Według portalu "vecernji.hr", PGE VIVE Kielce kusiło Halila Jaganjaca, ale 19-latek nie jest zainteresowany wyjazdem do Polski, przynajmniej na tym etapie kariery. Bardziej realna opcja to transfer z Metalurga Skopje do RK PPD Zagrzeb, o czym chorwackie media spekulują od dawna. Do ustalenia pozostała kwota odstępnego, bo Jaganjac ma ważną umowę w stolicy Macedonii.
19-latek jest kandydatem na gwiazdę piłki ręcznej. Zdecydowanie wyróżniał się w kategoriach młodzieżowych i na dwa miesiące przed 18. urodzinami trafił do PSG. W stolicy Francji nie przebił się do pierwszego zespołu, cały sezon spędził w trzecioligowych rezerwach. Młodziana przygarnął Metalurg i Jaganjac stał się liderem zespołu. Rzucił 52 bramki w tegorocznej Lidze Mistrzów, został królem strzelców Ligi SEHA, w której występują najlepsze drużyny Europy Środkowo-Wschodniej. Na początku roku zadebiutował w chorwackiej kadrze, znalazł się w szerokim składzie na ME 2018.

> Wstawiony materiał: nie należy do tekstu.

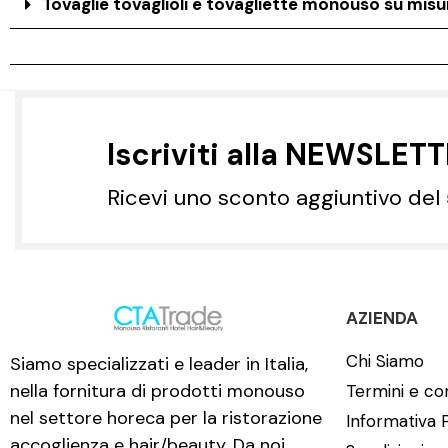
Tovaglie tovaglioli e tovagliette monouso su misur
Iscriviti alla NEWSLET
Ricevi uno sconto aggiuntivo del
AZIENDA
Chi Siamo
Siamo specializzati e leader in Italia,
nella fornitura di prodotti monouso
Termini e con
nel settore horeca per la ristorazione
Informativa 
accoglienza e hair/beauty. Da noi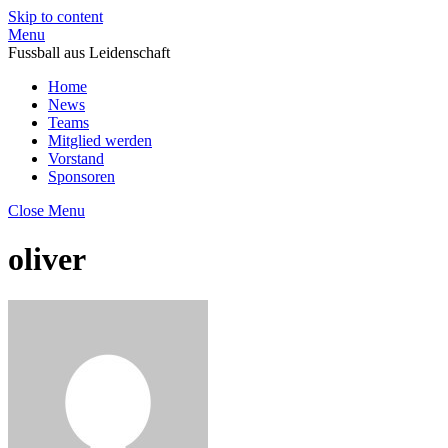
Skip to content
Menu
Fussball aus Leidenschaft
Home
News
Teams
Mitglied werden
Vorstand
Sponsoren
Close Menu
oliver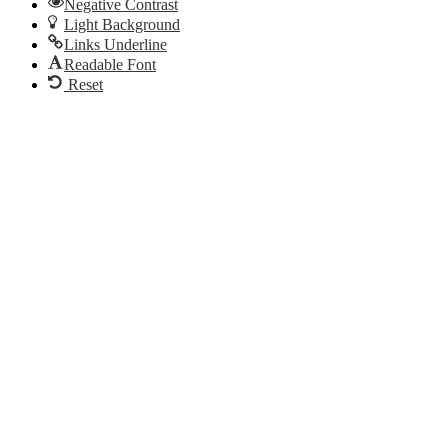
Negative Contrast
Light Background
Links Underline
Readable Font
Reset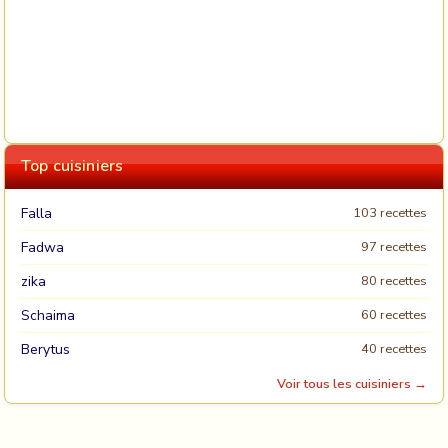
Top cuisiniers
Falla
103 recettes
Fadwa
97 recettes
zika
80 recettes
Schaima
60 recettes
Berytus
40 recettes
Voir tous les cuisiniers →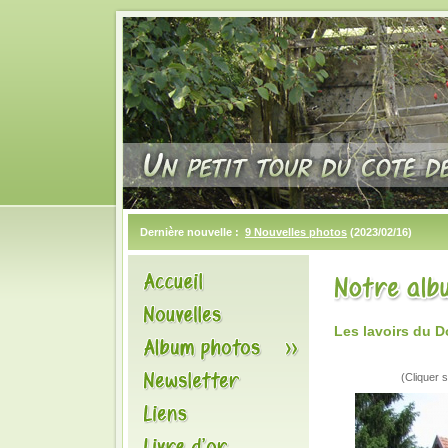
Dernière nouvelle :
9 Nouvelles photos
(2023/02/16)
Les lavoirs du 
(Cliquer s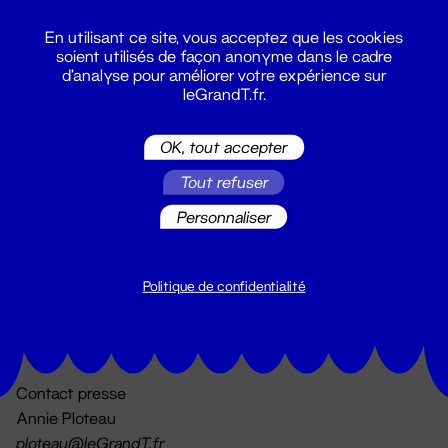
En utilisant ce site, vous acceptez que les cookies
soient utilisés de façon anonyme dans le cadre
d'analyse pour améliorer votre expérience sur
leGrandT.fr.
OK, tout accepter
Billetterie
Tout refuser
02 51 88 25 25
billetterie@leGrandT.fr
Personnaliser
Du lundi au vendredi 14h → 18h
🚨 Accueil physique impossible jusqu'à l'ouverture
Politique de confidentialité
Adresse postale uniquement :
19 rue Morand 44000 Nantes
Contact presse
Annie Ploteau
ploteau@leGrandT.fr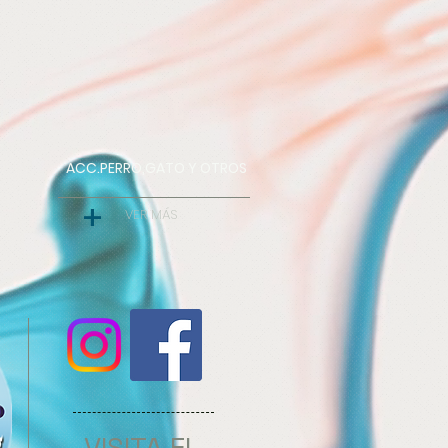
ACC.PERRO,GATO Y OTROS
+
VER MÁS
VISITA EL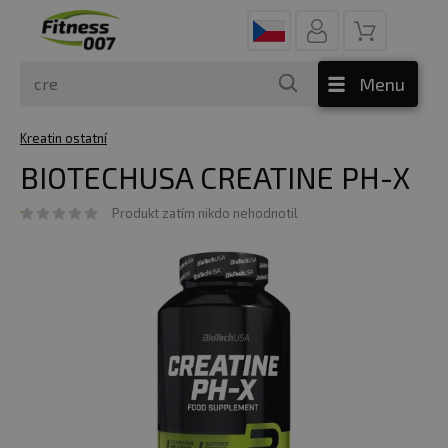
Menu
Kreatin ostatní
BIOTECHUSA CREATINE PH-X
Produkt zatím nikdo nehodnotil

Jaganjac to kolejny z lewych rozgrywających, łączony z PGE VIVE Kielce. Kilka dni temu informowaliśmy, że trwają rozmowy z Vuko Borozanem z Vardaru Skopje, ale sam zawodnik i prezes Bertus Servaas zdecydowanie zaprzeczyli. Macedońscy dziennikarze wciąż twierdzą jednak, że transfer jest bardzo prawdopodobny.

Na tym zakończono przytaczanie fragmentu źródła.